== Given records ==
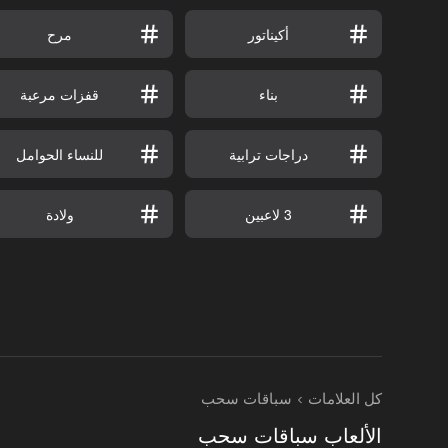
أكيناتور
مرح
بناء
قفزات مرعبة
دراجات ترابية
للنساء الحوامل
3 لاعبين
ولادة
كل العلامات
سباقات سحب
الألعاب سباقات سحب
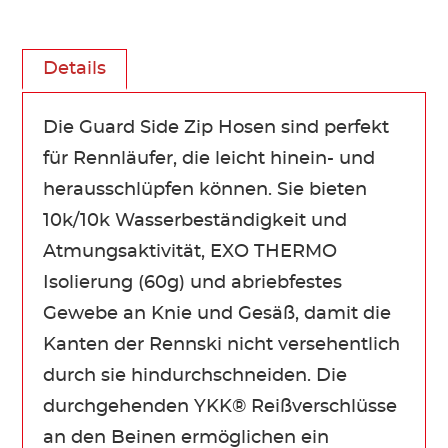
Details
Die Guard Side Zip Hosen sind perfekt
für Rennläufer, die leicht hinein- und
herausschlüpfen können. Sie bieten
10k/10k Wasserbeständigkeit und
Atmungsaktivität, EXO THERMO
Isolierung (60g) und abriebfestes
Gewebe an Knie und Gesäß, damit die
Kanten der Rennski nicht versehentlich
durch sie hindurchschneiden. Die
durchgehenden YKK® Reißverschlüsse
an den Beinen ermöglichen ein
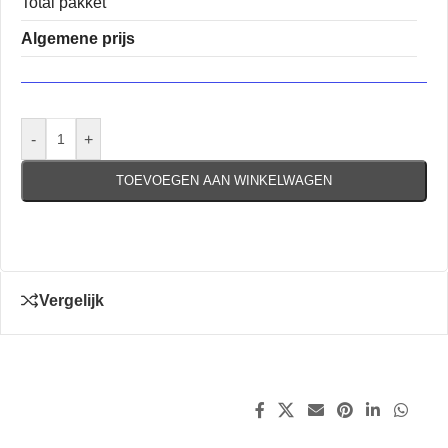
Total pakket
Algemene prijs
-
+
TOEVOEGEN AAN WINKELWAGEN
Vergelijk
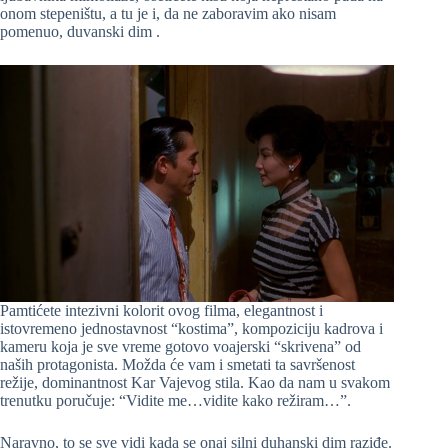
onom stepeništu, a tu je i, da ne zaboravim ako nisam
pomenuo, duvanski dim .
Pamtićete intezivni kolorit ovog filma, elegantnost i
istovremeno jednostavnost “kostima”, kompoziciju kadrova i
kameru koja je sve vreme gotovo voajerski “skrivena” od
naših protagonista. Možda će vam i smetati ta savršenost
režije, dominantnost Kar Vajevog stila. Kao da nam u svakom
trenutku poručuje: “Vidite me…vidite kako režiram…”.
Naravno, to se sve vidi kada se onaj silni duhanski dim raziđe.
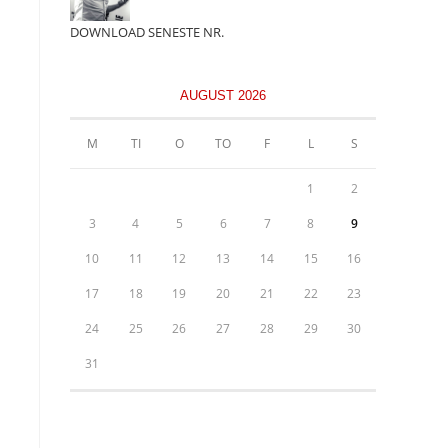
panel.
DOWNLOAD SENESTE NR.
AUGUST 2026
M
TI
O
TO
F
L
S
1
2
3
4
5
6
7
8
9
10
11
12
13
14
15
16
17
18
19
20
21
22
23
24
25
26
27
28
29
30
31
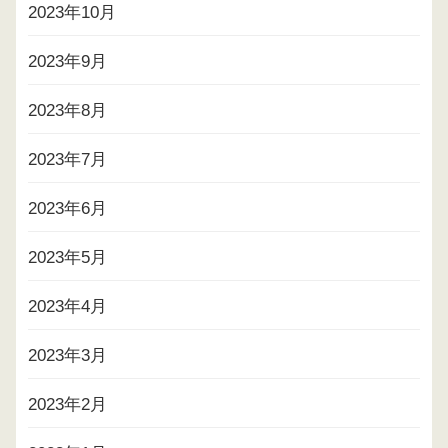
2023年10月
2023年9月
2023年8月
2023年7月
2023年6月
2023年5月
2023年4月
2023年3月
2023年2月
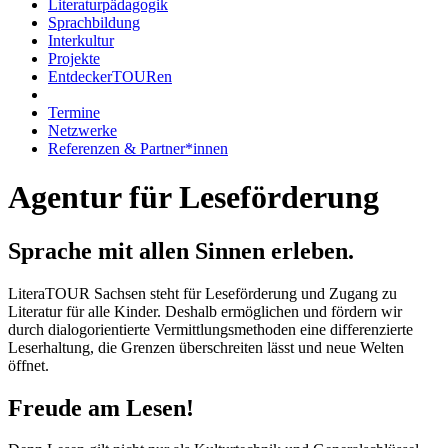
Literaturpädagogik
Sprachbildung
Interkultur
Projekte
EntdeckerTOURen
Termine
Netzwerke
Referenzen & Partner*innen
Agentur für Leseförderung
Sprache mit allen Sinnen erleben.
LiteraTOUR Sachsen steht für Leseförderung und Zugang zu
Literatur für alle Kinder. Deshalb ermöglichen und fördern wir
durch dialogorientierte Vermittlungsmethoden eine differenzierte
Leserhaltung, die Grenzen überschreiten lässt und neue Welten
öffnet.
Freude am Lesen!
===
Problem: Would you filter the records and copy out each line containing "ermöglichen"?

Final answer:
an den Beinen ermöglichen ein
Literatur für alle Kinder. Deshalb ermöglichen und fördern wir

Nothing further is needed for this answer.